WIDENINGS OF THE MYELIN LAMELLAE IN NEUROPATHIES ASSOCIATED WITH MONOCLONAL DYSGLOBULINEMIA: IgM, IgG or IgA. IMMUNOELECTRON MICROSCOPIC STUDY OF 5 CASES
Vallat J.M.(1), Sindou P.(1), Preux P.M.(1), Cros D.(2), Couratier P.(1) (1)Department of Neurology, University Hospital, Limoges 87042 FRANCE, (2)Department of Neurology, Massachusetts General Hospital, Boston 02114 MA USA
The lesions of peripheral nerve seen at the ultrastructural
level as widenings of myelin lamellae (WML) in patients with neuropathy
and IgM dysglobulinemia with anti-MAG are well documented. In
two such patients, we demonstrated by immunoelectron microscopic
examination (immunoEM) a colocalization of IgM and MAG in the
WML. In another patient, WML with IgM were noted, but we failed
to find any MAG in the WML; there was no serum anti-MAG or antiglycolipid
activity. WML have only rarely been found associated with monoclonal
IgG. No myelin antibodies were detected in the serum of our patient.

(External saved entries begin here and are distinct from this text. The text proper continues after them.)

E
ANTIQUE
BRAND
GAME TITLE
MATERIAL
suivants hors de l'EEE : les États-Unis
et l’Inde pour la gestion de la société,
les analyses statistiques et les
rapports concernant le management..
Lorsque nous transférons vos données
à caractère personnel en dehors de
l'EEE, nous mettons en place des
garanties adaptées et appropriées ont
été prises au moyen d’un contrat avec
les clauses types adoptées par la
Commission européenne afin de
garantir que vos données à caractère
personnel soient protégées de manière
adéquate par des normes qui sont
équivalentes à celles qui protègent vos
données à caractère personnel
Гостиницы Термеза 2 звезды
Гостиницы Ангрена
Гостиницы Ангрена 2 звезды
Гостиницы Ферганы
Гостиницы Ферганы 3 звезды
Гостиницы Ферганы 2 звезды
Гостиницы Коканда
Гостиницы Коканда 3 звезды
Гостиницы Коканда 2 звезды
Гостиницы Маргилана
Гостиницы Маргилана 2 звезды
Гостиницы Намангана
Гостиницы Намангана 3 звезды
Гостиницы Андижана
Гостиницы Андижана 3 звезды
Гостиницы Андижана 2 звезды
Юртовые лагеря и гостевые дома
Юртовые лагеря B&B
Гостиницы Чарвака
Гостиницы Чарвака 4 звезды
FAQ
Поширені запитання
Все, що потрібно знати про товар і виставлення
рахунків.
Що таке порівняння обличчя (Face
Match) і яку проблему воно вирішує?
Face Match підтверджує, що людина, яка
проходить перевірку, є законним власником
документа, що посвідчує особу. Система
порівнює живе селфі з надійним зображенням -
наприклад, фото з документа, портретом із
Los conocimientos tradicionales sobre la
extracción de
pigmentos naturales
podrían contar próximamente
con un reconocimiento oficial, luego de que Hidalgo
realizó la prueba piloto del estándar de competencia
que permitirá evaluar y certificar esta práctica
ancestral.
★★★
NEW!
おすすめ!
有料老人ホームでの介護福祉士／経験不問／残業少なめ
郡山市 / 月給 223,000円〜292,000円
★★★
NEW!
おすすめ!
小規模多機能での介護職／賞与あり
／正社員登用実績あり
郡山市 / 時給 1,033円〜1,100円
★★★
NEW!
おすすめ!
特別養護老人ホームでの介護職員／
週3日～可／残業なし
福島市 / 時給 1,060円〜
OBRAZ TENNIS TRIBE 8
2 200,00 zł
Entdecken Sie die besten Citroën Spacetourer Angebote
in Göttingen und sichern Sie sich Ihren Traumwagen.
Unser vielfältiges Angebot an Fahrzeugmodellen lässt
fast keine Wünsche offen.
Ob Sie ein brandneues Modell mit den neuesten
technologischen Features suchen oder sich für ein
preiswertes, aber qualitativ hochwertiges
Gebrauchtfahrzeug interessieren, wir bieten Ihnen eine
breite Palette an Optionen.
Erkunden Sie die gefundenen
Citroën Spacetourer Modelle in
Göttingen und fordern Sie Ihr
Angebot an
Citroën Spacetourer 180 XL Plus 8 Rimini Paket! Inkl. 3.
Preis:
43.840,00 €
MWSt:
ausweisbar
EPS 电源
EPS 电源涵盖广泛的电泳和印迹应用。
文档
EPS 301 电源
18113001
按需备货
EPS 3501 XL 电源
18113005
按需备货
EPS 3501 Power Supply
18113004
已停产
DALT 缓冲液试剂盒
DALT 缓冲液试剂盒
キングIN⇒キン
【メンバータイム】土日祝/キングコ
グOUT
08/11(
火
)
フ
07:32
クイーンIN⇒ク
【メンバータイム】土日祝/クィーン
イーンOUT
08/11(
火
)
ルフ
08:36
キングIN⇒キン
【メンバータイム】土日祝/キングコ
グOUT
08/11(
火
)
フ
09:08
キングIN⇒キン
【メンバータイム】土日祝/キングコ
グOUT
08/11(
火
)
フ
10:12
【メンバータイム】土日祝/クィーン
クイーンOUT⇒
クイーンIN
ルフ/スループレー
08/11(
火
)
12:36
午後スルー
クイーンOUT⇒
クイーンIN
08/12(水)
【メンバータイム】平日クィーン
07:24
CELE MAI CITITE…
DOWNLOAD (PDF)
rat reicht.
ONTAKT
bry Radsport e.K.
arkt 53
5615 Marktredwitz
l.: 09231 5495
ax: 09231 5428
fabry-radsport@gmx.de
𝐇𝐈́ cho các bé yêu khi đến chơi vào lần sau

The IgG was visualized on immunoEM in the WML and in the form
of endoneurial deposits. There do not appear to be any descriptions
of WML associated with monoclonal IgA. In our case, both direct
and indirect immunofluorescence were strongly positive with IgA
and C3-d antibodies. WML were abundant involving most myelinated
fibers. IgA was detected by immunoEM in these WML. There was no
serum anti-MAG or antiglycolipid activity. High magnification
on EM evidenced differences in the appearance of the WML as a
function of the type of immunoglobulin. We concluded that in one
of our IgM cases and in our IgG and IgA cases, these immunoglobulins
were directed against, as yet unidentified antigens (not MAG).